Records from a data collection:
---
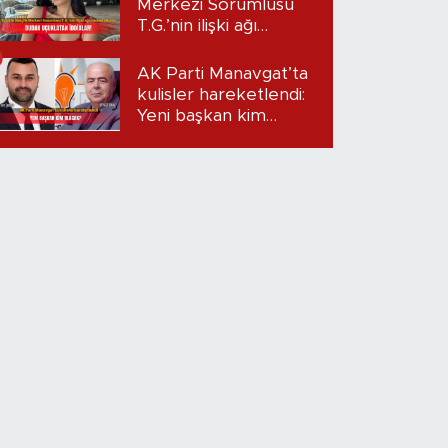
Merkezi Sorumlusu
T.G.’nin ilişki ağı
mercek altında:
Dudak uçuklatan
AK Parti Manavgat’ta
iddialar!
kulisler hareketlendi:
Yeni başkan kim
olacak?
---
TASK: Reproduce the data above exactly, leaving out any picture in it.

SOLUTION TO THIS TASK:
Merkezi Sorumlusu
T.G.’nin ilişki ağı
mercek altında:
Dudak uçuklatan
AK Parti Manavgat’ta
iddialar!
kulisler hareketlendi:
Yeni başkan kim
olacak?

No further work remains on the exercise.